TO DO: As soon as the line containing "kelompok usia —" appears, copy it and every following line word for word until the records end.

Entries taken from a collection
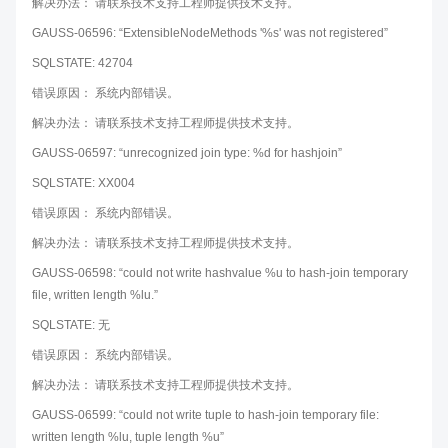
解决办法： 请联系技术支持工程师提供技术支持。
GAUSS-06596: “ExtensibleNodeMethods '%s' was not registered”
SQLSTATE: 42704
错误原因： 系统内部错误。
解决办法： 请联系技术支持工程师提供技术支持。
GAUSS-06597: “unrecognized join type: %d for hashjoin”
SQLSTATE: XX004
错误原因： 系统内部错误。
解决办法： 请联系技术支持工程师提供技术支持。
GAUSS-06598: “could not write hashvalue %u to hash-join temporary
file, written length %lu.”
SQLSTATE: 无
错误原因： 系统内部错误。
解决办法： 请联系技术支持工程师提供技术支持。
GAUSS-06599: “could not write tuple to hash-join temporary file:
written length %lu, tuple length %u”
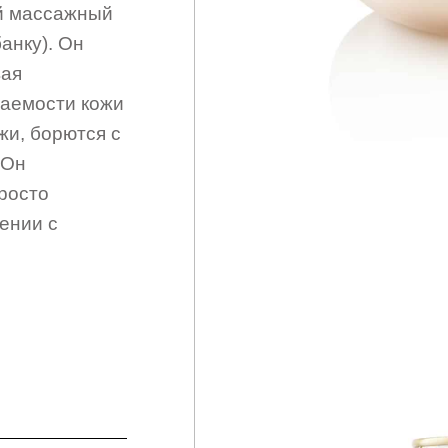
й массажный
анку). Он
вая
цаемости кожи
жи, борются с
 Он
просто
вении с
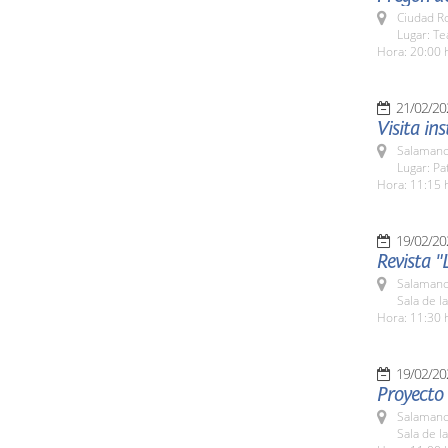
Ciudad R
Lugar: T
Hora: 20:00 
21/02/20
Visita in
Salamanc
Lugar: Pa
Hora: 11:15 
19/02/20
Revista "
Salamanc
Sala de l
Hora: 11:30 
19/02/20
Proyecto
Salamanc
Sala de l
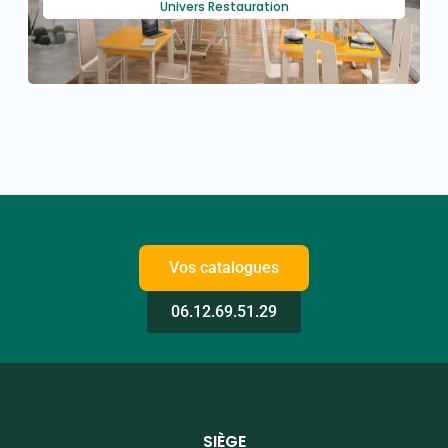
Univers Restauration
Vos catalogues
06.12.69.51.29
SIÈGE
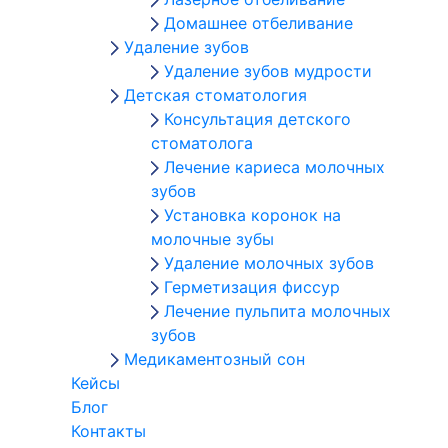
Домашнее отбеливание
Удаление зубов
Удаление зубов мудрости
Детская стоматология
Консультация детского
стоматолога
Лечение кариеса молочных
зубов
Установка коронок на
молочные зубы
Удаление молочных зубов
Герметизация фиссур
Лечение пульпита молочных
зубов
Медикаментозный сон
Кейсы
Блог
Контакты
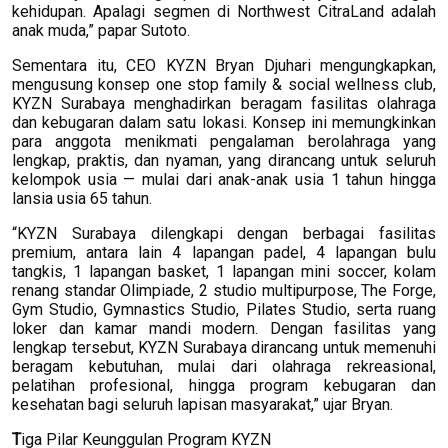
kehidupan. Apalagi segmen di Northwest CitraLand adalah
anak muda,” papar Sutoto.
Sementara itu, CEO KYZN Bryan Djuhari mengungkapkan,
mengusung konsep one stop family & social wellness club,
KYZN Surabaya menghadirkan beragam fasilitas olahraga
dan kebugaran dalam satu lokasi. Konsep ini memungkinkan
para anggota menikmati pengalaman berolahraga yang
lengkap, praktis, dan nyaman, yang dirancang untuk seluruh
kelompok usia — mulai dari anak-anak usia 1 tahun hingga
lansia usia 65 tahun.
“KYZN Surabaya dilengkapi dengan berbagai fasilitas
premium, antara lain 4 lapangan padel, 4 lapangan bulu
tangkis, 1 lapangan basket, 1 lapangan mini soccer, kolam
renang standar Olimpiade, 2 studio multipurpose, The Forge,
Gym Studio, Gymnastics Studio, Pilates Studio, serta ruang
loker dan kamar mandi modern. Dengan fasilitas yang
lengkap tersebut, KYZN Surabaya dirancang untuk memenuhi
beragam kebutuhan, mulai dari olahraga rekreasional,
pelatihan profesional, hingga program kebugaran dan
kesehatan bagi seluruh lapisan masyarakat,” ujar Bryan.
T
iga Pilar Keunggulan Program KYZN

REPLY:
kelompok usia — mulai dari anak-anak usia 1 tahun hingga
lansia usia 65 tahun.
“KYZN Surabaya dilengkapi dengan berbagai fasilitas
premium, antara lain 4 lapangan padel, 4 lapangan bulu
tangkis, 1 lapangan basket, 1 lapangan mini soccer, kolam
renang standar Olimpiade, 2 studio multipurpose, The Forge,
Gym Studio, Gymnastics Studio, Pilates Studio, serta ruang
loker dan kamar mandi modern. Dengan fasilitas yang
lengkap tersebut, KYZN Surabaya dirancang untuk memenuhi
beragam kebutuhan, mulai dari olahraga rekreasional,
pelatihan profesional, hingga program kebugaran dan
kesehatan bagi seluruh lapisan masyarakat,” ujar Bryan.
T
iga Pilar Keunggulan Program KYZN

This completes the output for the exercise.